That should be all, let me know if you encounter any issues along the way and we can sort it out.

Hit that thanks button if I helped out!

Peace,
Quaesar


----------



## bernie sensation (Feb 13, 2016)

Thanks Quaesar - For the support and speedy reply. The slate is under my desk in work, so i will try this when I'm in next on Monday... because it beats doing my actual job. I guess I shouldn't post back with general chit chat, but I really just wanted to say thanks. I've scoured the whole web looking for answers and came up with nothing. So the thought of that there might be a solution to this and that there are decent people out there willing to help is fab.


----------



## Quaesar (Feb 13, 2016)

bernie sensation said:


> Thanks Quaesar - For the support and speedy reply. The slate is under my desk in work, so i will try this when I'm in next on Monday... because it beats doing my actual job.
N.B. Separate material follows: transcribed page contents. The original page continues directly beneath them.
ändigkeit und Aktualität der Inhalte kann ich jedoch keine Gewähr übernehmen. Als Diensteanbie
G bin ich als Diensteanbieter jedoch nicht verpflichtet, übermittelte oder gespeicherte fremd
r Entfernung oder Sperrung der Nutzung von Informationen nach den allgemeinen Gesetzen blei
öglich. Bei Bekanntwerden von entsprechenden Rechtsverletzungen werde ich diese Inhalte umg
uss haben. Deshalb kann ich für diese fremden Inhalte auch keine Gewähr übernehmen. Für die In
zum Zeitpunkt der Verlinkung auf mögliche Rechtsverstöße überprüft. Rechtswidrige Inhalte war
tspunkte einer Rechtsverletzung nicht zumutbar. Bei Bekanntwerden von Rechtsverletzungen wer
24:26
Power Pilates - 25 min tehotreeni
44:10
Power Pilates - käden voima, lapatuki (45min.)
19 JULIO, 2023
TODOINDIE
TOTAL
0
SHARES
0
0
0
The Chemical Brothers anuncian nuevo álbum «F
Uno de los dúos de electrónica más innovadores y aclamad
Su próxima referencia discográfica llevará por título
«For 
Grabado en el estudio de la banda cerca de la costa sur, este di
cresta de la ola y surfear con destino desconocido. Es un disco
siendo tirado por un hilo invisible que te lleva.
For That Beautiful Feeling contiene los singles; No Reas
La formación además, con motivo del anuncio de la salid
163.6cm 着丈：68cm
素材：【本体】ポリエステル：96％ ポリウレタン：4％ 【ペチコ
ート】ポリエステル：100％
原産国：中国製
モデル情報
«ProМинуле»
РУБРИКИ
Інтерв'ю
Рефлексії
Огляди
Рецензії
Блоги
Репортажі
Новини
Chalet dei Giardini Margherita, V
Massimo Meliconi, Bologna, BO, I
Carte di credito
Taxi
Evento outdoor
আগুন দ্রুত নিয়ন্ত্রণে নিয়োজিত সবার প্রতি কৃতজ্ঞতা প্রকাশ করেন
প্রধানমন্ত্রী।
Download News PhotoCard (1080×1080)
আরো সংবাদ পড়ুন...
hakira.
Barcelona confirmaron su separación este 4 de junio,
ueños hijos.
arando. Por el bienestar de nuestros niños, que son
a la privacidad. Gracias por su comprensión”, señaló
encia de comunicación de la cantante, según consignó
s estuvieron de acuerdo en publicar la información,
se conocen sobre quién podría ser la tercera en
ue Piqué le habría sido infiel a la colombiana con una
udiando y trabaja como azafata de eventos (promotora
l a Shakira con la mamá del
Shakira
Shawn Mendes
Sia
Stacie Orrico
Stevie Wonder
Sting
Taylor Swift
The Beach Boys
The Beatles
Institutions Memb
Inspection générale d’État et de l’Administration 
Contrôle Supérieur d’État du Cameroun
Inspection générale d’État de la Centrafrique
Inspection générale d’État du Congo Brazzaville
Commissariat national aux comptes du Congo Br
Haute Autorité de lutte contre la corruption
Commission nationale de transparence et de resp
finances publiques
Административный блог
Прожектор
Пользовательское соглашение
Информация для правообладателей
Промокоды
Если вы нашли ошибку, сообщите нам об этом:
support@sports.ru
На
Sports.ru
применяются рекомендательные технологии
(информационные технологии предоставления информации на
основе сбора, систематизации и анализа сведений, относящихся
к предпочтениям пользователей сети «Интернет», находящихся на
I guess I shouldn't post back with general chit chat, but I really just wanted to say thanks. I've scoured the whole web looking for answers and came up with nothing. So the thought of that there might be a solution to this and that there are decent people out there willing to help is fab.

Click to collapse



Glad I could be of assistance, I've seen many people with a similar issue because there's an issue in HP's bootloader that screws with fastboot. Installing my modified bootloader should do the trick because it fixes that issue (you'll also get my fancy logo!). That's also the reason why I've made it standard in my ROMs that this new bootloader is flashed. I don't really want anybody getting in the same predicament as you haha.

Peace,
Q


----------



## bernie sensation (Feb 15, 2016)

Hi Quaesar 

So, I downloaded the files and did the following

C:\Users\Administrator\AppData\Local\Android\android-sdk\platform-tools>fastboot flash staging "C:\Users\Administrator\Desktop\tablet\Quaeser boot loader and hp stock rom\TWRP_3.0.0-0_phobos_Quaesar.img"  
target reported max download size of 641728512 bytes                            
sending 'staging' (9256 KB)...                                                  
OKAY [  0.382s]                                                                 
writing 'staging'...                                                            
OKAY [  0.099s]                                                                 
finished. total time: 0.490s    

The slate is obvioulsy in fastboot mode - the display gives the following options:

start
power off
recovery mode
restart the bootloader        

You said in your post to reboot from the slate after loading the bootloader - So, i've tried a power off and then a switch back on, but it just puts me straight back into fastboot mode - I re-flashed the bootloader again and also tried selecting various options from the fastboot menu - but each time, i just end up back in fastboot mode - I do not see your logo, the HP logo always pops back up and then it goes into fastboot.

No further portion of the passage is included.